- [Dataset records]
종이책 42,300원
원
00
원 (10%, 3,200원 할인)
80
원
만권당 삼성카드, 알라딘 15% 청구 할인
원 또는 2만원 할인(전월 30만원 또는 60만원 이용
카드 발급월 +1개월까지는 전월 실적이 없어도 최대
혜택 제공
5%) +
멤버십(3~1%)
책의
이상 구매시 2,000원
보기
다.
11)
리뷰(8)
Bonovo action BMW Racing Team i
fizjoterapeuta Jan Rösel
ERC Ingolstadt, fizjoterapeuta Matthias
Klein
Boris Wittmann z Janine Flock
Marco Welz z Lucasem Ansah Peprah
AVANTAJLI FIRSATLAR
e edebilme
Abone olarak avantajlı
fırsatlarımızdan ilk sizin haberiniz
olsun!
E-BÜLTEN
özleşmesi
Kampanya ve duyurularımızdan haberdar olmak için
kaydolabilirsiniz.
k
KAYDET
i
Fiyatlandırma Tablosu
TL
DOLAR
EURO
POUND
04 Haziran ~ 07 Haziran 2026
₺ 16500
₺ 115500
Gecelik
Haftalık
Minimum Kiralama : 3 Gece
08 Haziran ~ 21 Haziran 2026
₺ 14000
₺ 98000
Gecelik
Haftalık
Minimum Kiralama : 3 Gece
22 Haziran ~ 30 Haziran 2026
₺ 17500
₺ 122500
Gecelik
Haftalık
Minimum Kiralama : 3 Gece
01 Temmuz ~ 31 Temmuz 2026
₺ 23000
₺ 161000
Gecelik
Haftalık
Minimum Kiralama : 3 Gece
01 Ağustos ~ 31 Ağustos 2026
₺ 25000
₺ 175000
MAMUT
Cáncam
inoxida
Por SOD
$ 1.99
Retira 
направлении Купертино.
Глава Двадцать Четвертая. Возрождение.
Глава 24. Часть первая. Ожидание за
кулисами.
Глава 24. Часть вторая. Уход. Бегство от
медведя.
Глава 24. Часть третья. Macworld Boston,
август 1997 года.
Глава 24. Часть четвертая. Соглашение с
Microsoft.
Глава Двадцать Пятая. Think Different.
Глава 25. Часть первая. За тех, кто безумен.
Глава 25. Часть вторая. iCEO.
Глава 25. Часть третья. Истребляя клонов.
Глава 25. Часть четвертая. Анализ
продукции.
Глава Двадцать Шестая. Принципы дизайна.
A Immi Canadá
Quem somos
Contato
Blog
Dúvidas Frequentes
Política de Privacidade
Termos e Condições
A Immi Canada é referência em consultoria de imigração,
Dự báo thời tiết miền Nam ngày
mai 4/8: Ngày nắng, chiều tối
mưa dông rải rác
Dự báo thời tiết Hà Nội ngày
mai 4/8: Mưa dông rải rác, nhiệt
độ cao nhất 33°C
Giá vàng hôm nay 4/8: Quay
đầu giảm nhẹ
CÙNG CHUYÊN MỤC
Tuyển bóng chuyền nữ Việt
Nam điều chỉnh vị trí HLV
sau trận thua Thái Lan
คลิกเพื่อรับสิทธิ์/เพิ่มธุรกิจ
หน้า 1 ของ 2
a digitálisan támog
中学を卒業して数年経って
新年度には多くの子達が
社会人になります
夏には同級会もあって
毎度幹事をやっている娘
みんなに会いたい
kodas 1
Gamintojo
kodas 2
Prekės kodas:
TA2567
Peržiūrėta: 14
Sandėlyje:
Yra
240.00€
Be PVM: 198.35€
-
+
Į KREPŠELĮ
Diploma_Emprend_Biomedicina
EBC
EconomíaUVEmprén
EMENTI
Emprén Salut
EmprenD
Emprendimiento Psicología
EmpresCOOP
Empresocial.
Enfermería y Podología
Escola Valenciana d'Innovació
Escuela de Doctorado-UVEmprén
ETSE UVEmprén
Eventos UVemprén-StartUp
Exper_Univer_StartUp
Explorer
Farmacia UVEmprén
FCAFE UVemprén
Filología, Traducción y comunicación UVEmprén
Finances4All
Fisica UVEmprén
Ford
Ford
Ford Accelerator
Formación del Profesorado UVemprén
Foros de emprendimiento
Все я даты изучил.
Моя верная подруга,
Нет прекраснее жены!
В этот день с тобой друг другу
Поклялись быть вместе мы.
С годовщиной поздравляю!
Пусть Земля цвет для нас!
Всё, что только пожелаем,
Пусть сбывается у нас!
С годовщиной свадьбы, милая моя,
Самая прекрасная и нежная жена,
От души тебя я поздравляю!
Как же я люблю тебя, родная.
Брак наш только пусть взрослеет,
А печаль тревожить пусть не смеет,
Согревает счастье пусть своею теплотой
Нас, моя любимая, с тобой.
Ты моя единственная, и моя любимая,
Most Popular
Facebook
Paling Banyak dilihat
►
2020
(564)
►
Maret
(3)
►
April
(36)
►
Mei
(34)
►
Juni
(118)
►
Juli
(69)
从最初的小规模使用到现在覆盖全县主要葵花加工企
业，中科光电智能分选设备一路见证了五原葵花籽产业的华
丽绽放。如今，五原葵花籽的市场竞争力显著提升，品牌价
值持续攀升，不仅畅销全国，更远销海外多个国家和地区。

- [Your goal]
All lines above holding the word "первая" make up the answer; copy each one.

- [Written reply]
Глава 24. Часть первая. Ожидание за
Глава 25. Часть первая. За тех, кто безумен.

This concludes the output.